Das Zwei-Parteiensystem mag gänzlich ungeeignet sein, um ein gespaltenes Land mittels demokratischer Prozesse zu vereinen. Aber es leistet exakt jene Komplexitätsreduktion, die der quasipolitische Blockbuster braucht. Europapolitik, das deutsche, französische, italienische oder österreichische Politiksystem verblassen daneben.

Sicher: Die USA sind ein weltpolitisches Schwergewicht. Und es ist nicht egal, wie die Präsidentschaftswahlen ausgehen. Aber Demokratie lebt nicht von den personenzentrierten Scheinalternativen zwischen Gut und Böse, sondern von informierenden und involvierenden demokratischen Prozessen. Beide Volksinitiativen zeigen deutlich: Wir verfolgen wichtige Ziele, für die wir stabile europäische Beziehungen brauchen. Wie gerecht und wie nachhaltig unsere Politik sein wird, entscheidet sich nicht an unserem Interesse am US-Wahlkampf, sondern daran, ob wir informiert und gewissenhaft von unserer Stimme Gebrauch machen.
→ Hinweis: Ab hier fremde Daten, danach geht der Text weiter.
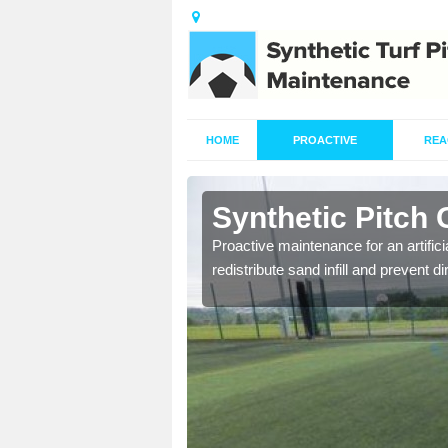
HOME
PROACTIVE
REA
blington
Synthetic Pitch 
re fully trained and
Proactive maintenance for an artifici
redistribute sand infill and prevent di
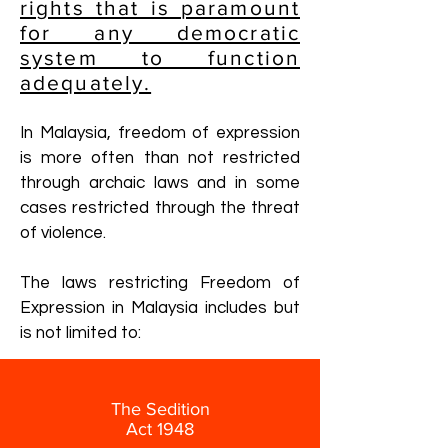
rights that is paramount
for any democratic
system to function
adequately.
In Malaysia, freedom of expression
is more often than not restricted
through archaic laws and in some
cases restricted through the threat
of violence.
The laws restricting Freedom of
Expression in Malaysia includes but
is not limited to:
The Sedition
Act 1948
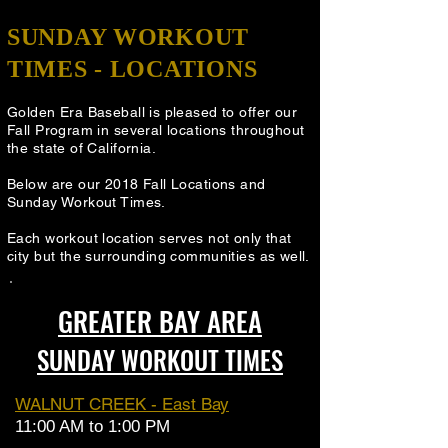
SUNDAY WORKOUT
TIMES - LOCATIONS
Golden Era Baseball is pleased to offer our
Fall Program in several locations throughout
the state of California.
Below are our 2018 Fall Locations and
Sunday Workout Times
.
Each workout location serves not only that
city but the surrounding communities as well.
GREATER BAY AREA
SUNDAY WORKOUT TIMES
WALNUT CREEK - East Bay
11:00 AM to 1:00 PM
Nicht alles, was wichtig ist, liegt in unserer Hand. Aber es gibt vor der eigenen Haustüre viel, das wirklich zählt und bei dem unsere Stimme, unsere Meinung und unser Engagement gefragt wäre. Für die meisten von uns sind das eher Stadtratswahlen, kommunale, kantonale und nationale Vorlagen. Und unser Verhältnis gegenüber Europa, dessen Teil wir sind.